CARDIAC AND NON-CARDIAC RISK STRATIFICATION BY USING HEART RATE AND ITS VARIABILITY - VALIDATION STUDY
Background: Previously, we have demonstrated (on the cohort of 1455 post-infarction patients) that heart rate (HR) contributes to the predictive power of heart rate variability (HRV), moreover, by using simple modifications of the HRV dependence on HR we have been able to differentiate those at risk of cardiac and non-cardiac death. Specifically, we have shown that the very low frequency component highly dependent on HR (‘VLF-dependent’) is more powerful in predicting cardiac death than non-cardiac death, but the very low frequency component independent of HR (‘VLF-independent’) is the strongest predictor of non-cardiac mortality.
The aim of the present study was to validate the principal findings of our previous research.

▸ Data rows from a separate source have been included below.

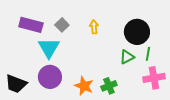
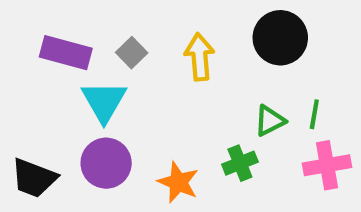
yellow arrow: (94, 27) -> (200, 57), size x1.5
black circle: (137, 32) -> (280, 38), moved
green cross: (109, 86) -> (240, 163), moved

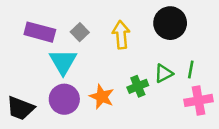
green cross: (240, 163) -> (138, 86), moved
orange star: (178, 182) -> (102, 97), moved

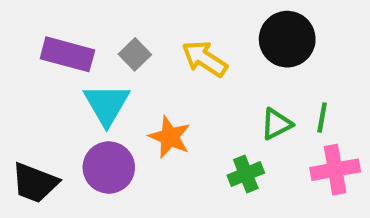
yellow arrow: (121, 35) -> (205, 59), turned -52
green cross: (138, 86) -> (246, 174), moved
orange star: (102, 97) -> (170, 137), moved

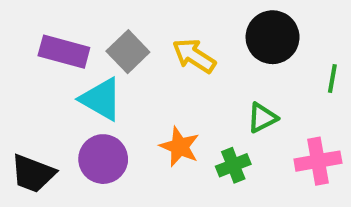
gray square: (135, 54) -> (128, 52), size x1.4
cyan triangle: (107, 104) -> (101, 99), turned -30
green line: (322, 117) -> (332, 78), moved
orange star: (170, 137) -> (180, 147), moved

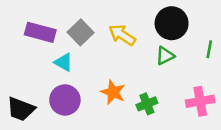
cyan triangle: (101, 99) -> (64, 62), size x0.7
green triangle: (262, 118) -> (165, 56), moved

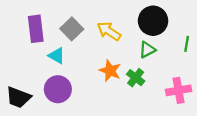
purple rectangle: (40, 32) -> (36, 29), turned 68
orange star: (113, 92) -> (110, 71), moved
green cross: (147, 104) -> (136, 78), moved, turned -30

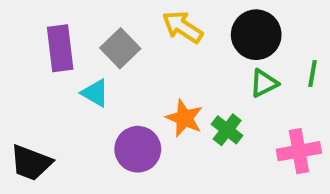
yellow arrow: (109, 31) -> (182, 27), moved
green triangle: (147, 50) -> (264, 83), moved
purple circle: (58, 89) -> (138, 149), moved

Method: We analyzed a separate group of 946 post-infarction patients. Twenty one of them were not eligible for the spectral HRV analysis due to artifacts and arrhythmias in their Holter recordings and were excluded. The excluded group exhibited the same risk of death as the remaining patients (p=0.93), thus this exclusion should not bias the study results. During a 5-year follow-up period, 48 (5.2%) patients died, i.e. 28 (3.0%) from cardiac and 20 (2.2%) from non-cardiac causes. Spectral HRV indices were estimated from 512 RR interval segments of Holter recordings and then averaged for each patient. ‘VLF-dependent’ was calculated by multiplication of standard VLF by average RR interval to the power of 16, but ‘VLF-independent’ was obtained by division of standard VLF by average RR interval to the power of 4. The cut-off points for ‘VLF-dependent’ (i.e. 4.00E+47ms^18) in predicting cardiac death and for ‘VLF-independent’ (i.e. 6.61E-10/ms^2) in predicting non-cardiac death were pre-specified on the basis of our previous study.

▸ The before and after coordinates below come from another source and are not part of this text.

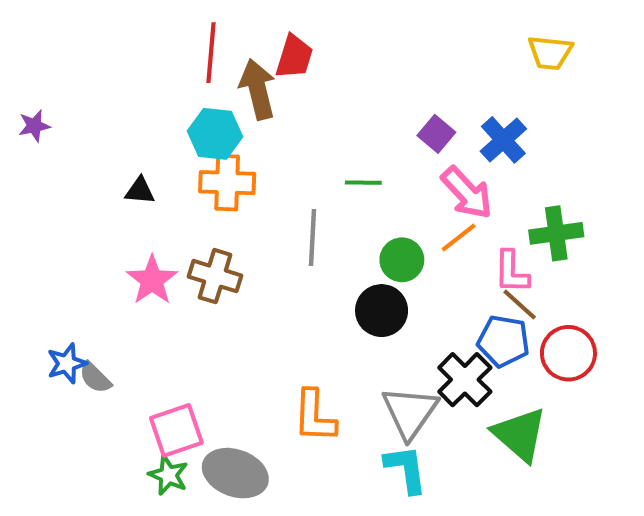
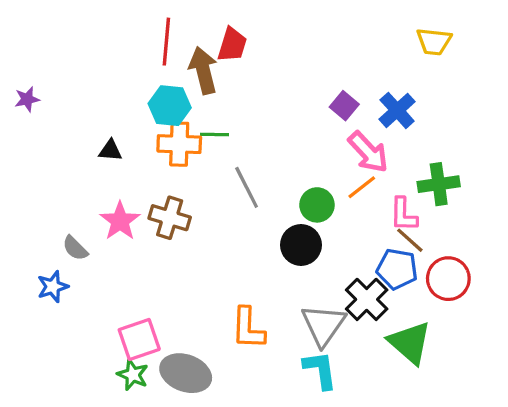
green line: (363, 183) -> (214, 134), moved
gray line: (312, 237) -> (247, 187), turned -30
gray semicircle: (95, 378) -> (75, 248), moved

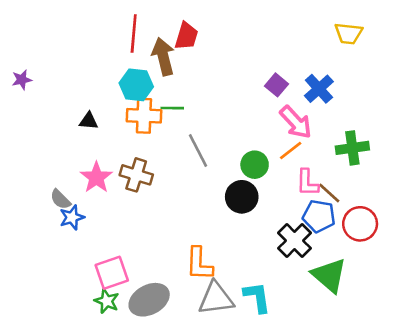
pink L-shape: (403, 215) -> (307, 183), moved
blue star: (53, 287) -> (72, 217), moved
gray triangle: (323, 325) -> (216, 298), moved, turned 48
gray ellipse: (186, 373) -> (149, 300), turned -48

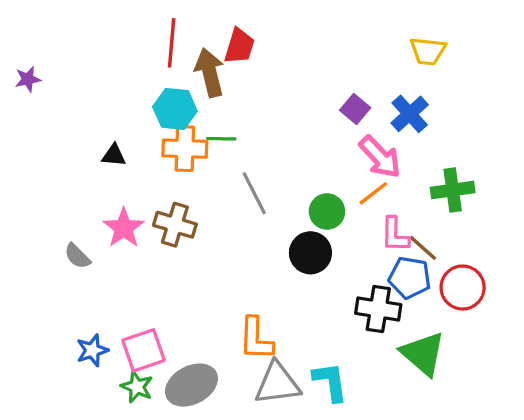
yellow trapezoid: (348, 33) -> (428, 51), moved
purple star: (22, 80) -> (28, 79), moved
blue star: (72, 217) -> (92, 350), moved
black cross: (294, 241) -> (378, 309), turned -36

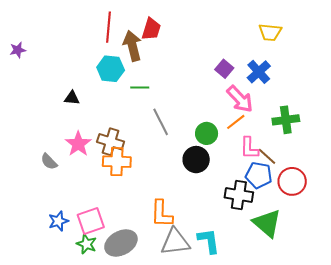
orange cross: (185, 149) -> (117, 162), moved

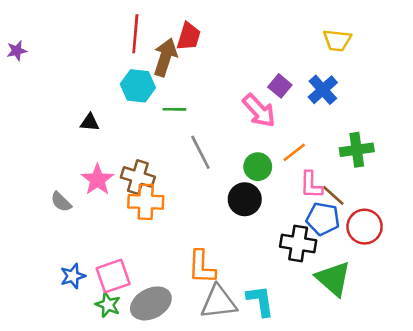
brown arrow: (132, 46) -> (165, 57), turned 32
purple star: (18, 50) -> (17, 51), moved
pink arrow: (240, 99) -> (259, 111), moved

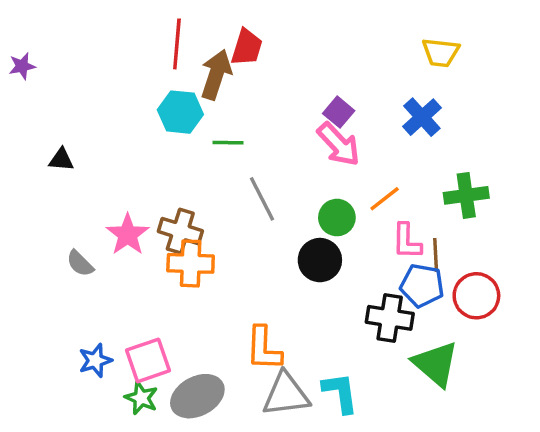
purple square: (280, 86) -> (339, 112), moved
black triangle: (90, 122) -> (61, 160), moved
brown line: (333, 195) -> (436, 255), turned 45

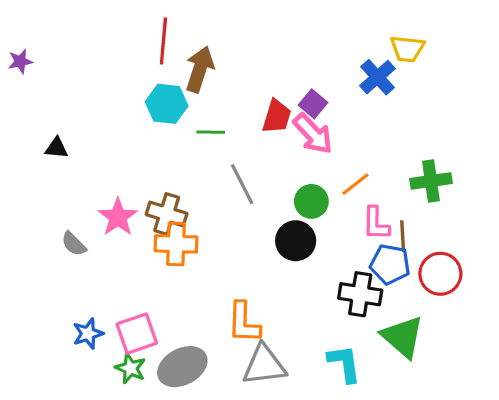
red trapezoid: (247, 47) -> (277, 116), moved
blue cross: (422, 117) -> (377, 77), moved
cyan L-shape: (340, 393) -> (344, 363), moved

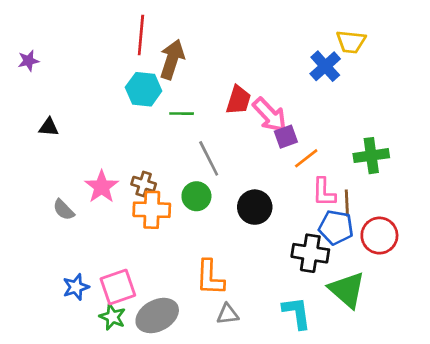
purple star: (20, 61) -> (28, 61), moved
purple square: (313, 104) -> (286, 137), moved, turned 30
green circle: (311, 201) -> (196, 196), moved
brown cross: (167, 214) -> (144, 184), size x0.7
gray triangle: (264, 365) -> (228, 314), size x0.6

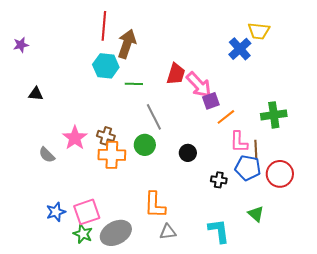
black circle: (255, 207) -> (188, 153), size x0.7
black cross: (310, 253) -> (219, 180), moved, size x0.6
green triangle: (347, 290) -> (256, 214), size x0.6

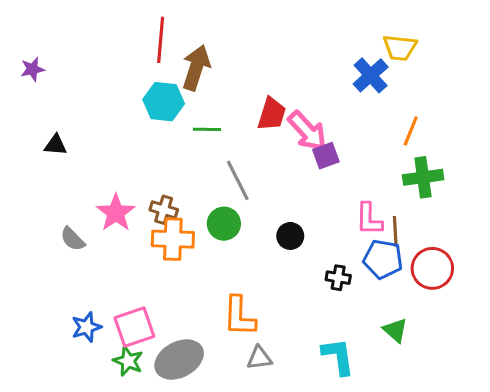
orange line: (226, 117) -> (411, 131), moved, turned -30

Figure 72.1. Kaplan-Meier curves of cardiac, non-cardiac and all-cause death for patients stratified according to the 'VLF-dependent' and 'VLF-independent'
Results: Figure shows cumulative cardiac, non-cardiac and all-cause mortality curves for the patients classified by the "‘VLF-dependent" and "VLF-independent".
Conclusion: the "VLF-dependent" proves to be a significant predictor of cardiac death, whereas the "VLF-independent" predicts non-cardiac death - the combination of both indices stratifies all-cause mortality. Thus, the analysis of the validation cohort confirmed principal findings of our previous study.